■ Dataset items
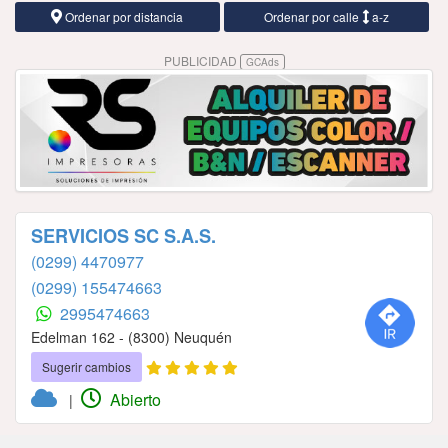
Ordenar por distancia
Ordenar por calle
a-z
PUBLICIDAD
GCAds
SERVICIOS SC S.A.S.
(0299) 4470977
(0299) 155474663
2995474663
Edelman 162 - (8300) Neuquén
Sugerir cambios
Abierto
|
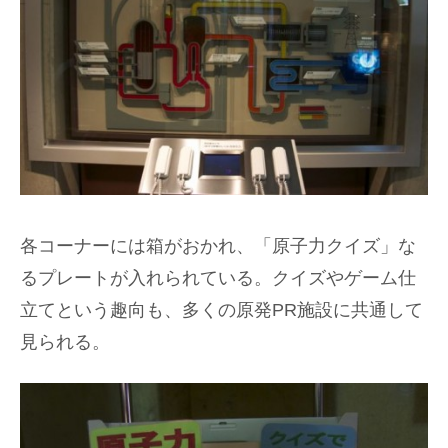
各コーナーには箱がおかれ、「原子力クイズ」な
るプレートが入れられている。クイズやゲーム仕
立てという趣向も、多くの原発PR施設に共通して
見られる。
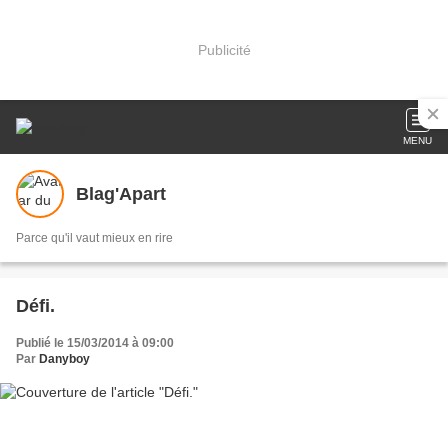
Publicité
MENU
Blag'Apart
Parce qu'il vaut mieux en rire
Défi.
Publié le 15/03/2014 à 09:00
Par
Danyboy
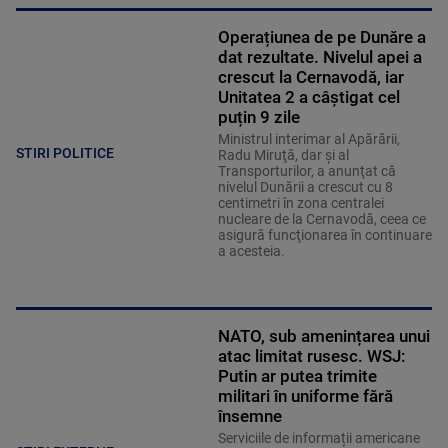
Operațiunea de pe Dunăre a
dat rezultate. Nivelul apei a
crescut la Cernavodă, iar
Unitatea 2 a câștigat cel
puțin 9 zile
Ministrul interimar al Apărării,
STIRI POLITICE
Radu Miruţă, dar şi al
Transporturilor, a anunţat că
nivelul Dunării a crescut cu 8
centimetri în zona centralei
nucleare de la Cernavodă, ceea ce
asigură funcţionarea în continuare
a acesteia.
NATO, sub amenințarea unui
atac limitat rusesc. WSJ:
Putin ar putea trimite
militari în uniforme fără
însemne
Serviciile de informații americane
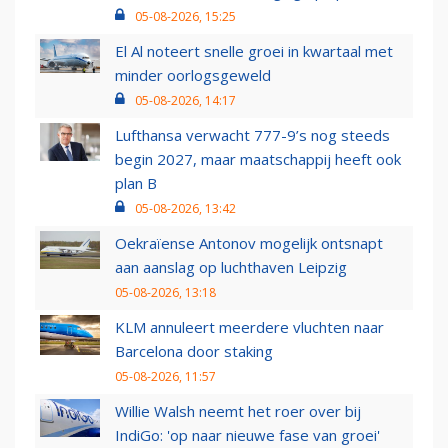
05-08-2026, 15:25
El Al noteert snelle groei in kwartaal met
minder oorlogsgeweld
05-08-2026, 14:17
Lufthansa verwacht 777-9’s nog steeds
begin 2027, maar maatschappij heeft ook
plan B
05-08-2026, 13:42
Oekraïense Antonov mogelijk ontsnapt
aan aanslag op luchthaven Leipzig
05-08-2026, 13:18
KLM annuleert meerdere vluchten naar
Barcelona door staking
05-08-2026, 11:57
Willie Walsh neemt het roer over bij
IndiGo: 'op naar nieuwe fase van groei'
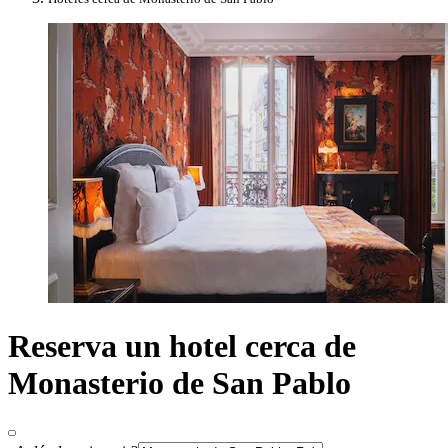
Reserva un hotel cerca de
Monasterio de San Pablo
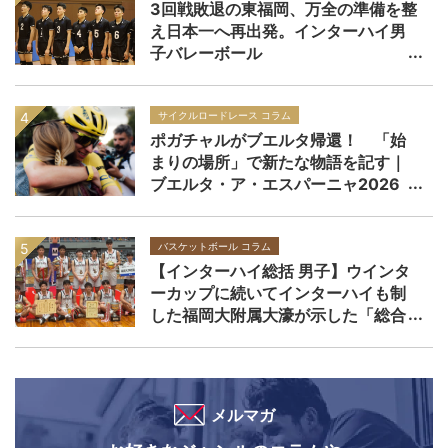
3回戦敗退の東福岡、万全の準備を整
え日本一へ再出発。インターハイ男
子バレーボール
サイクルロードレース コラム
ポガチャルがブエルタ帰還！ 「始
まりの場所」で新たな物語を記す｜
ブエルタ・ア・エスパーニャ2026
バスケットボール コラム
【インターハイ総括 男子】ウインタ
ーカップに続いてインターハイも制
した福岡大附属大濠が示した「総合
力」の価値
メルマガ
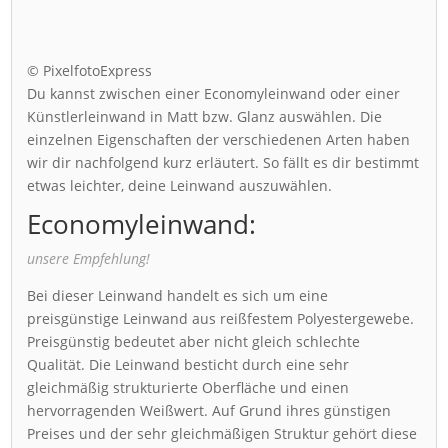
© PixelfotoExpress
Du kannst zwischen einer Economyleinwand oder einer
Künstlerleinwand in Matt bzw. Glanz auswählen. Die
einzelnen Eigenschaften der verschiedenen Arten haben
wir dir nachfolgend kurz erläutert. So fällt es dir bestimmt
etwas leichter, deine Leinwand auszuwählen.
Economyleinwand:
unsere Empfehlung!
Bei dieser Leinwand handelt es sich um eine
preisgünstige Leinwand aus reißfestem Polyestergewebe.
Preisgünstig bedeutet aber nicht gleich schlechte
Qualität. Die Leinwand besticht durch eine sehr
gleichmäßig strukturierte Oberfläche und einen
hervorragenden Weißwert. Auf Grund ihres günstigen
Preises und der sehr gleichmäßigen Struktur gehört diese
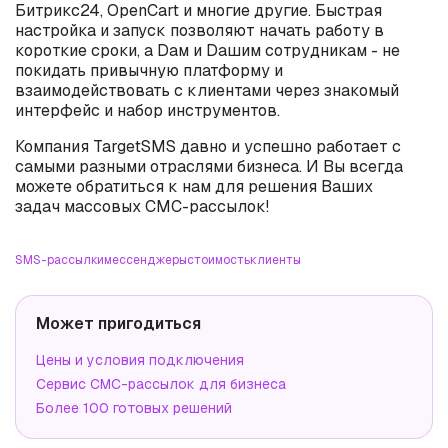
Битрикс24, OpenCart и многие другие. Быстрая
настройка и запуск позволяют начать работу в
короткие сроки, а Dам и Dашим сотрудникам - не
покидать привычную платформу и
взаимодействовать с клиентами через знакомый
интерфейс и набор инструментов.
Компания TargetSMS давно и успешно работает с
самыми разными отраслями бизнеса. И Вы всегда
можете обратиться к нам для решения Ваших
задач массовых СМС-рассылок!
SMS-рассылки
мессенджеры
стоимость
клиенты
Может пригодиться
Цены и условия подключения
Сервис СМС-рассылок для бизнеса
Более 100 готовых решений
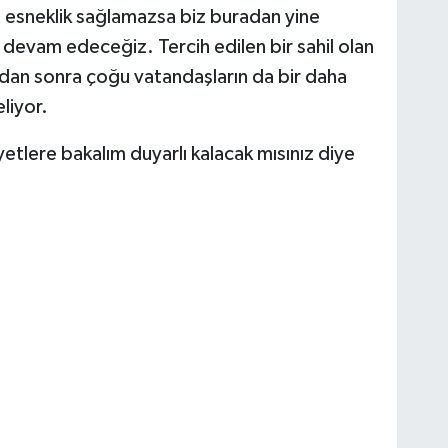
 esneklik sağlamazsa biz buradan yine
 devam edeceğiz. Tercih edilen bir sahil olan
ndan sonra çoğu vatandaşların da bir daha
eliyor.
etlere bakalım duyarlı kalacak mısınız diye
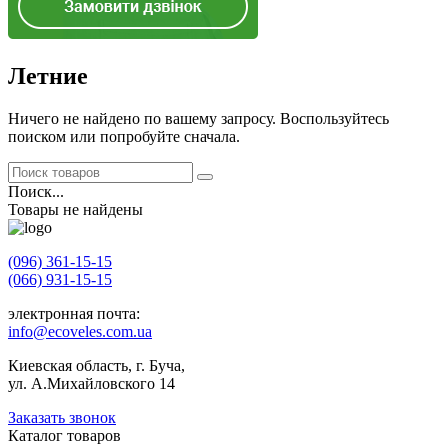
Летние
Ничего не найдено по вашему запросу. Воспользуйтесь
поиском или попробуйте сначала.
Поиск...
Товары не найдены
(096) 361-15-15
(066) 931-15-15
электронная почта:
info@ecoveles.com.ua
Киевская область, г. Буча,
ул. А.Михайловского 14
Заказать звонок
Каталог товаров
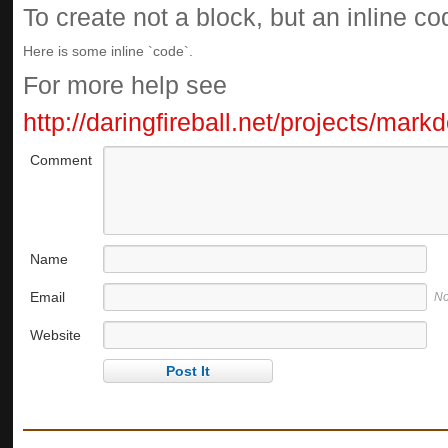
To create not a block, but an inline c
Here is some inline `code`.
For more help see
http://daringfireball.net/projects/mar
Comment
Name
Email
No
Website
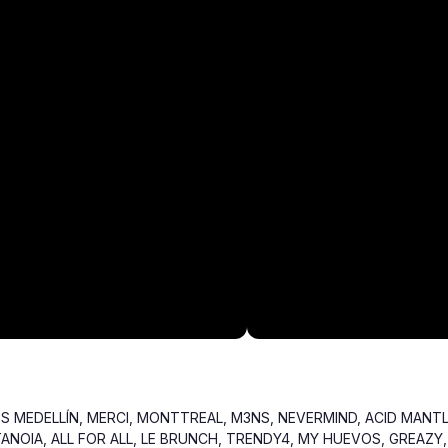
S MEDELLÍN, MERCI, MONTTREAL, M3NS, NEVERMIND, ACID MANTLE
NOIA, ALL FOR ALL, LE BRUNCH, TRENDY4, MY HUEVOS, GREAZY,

■ Your goal
Each line between the one holding "ブエルタ・ア・エスパーニャ2026" and the one holding "интерфейс и набор инструментов.", inclusive, should be copied exactly as it appears above, and pictures should be omitted.

■ Exercise response
ブエルタ・ア・エスパーニャ2026
バスケットボール コラム
【インターハイ総括 男子】ウインタ
ーカップに続いてインターハイも制
した福岡大附属大濠が示した「総合
力」の価値
メルマガ
© PixelfotoExpress
Du kannst zwischen einer Economyleinwand oder einer
Künstlerleinwand in Matt bzw. Glanz auswählen. Die
einzelnen Eigenschaften der verschiedenen Arten haben
wir dir nachfolgend kurz erläutert. So fällt es dir bestimmt
etwas leichter, deine Leinwand auszuwählen.
Economyleinwand:
unsere Empfehlung!
Bei dieser Leinwand handelt es sich um eine
preisgünstige Leinwand aus reißfestem Polyestergewebe.
Preisgünstig bedeutet aber nicht gleich schlechte
Qualität. Die Leinwand besticht durch eine sehr
gleichmäßig strukturierte Oberfläche und einen
hervorragenden Weißwert. Auf Grund ihres günstigen
Preises und der sehr gleichmäßigen Struktur gehört diese
Битрикс24, OpenCart и многие другие. Быстрая
настройка и запуск позволяют начать работу в
короткие сроки, а Dам и Dашим сотрудникам - не
покидать привычную платформу и
взаимодействовать с клиентами через знакомый
интерфейс и набор инструментов.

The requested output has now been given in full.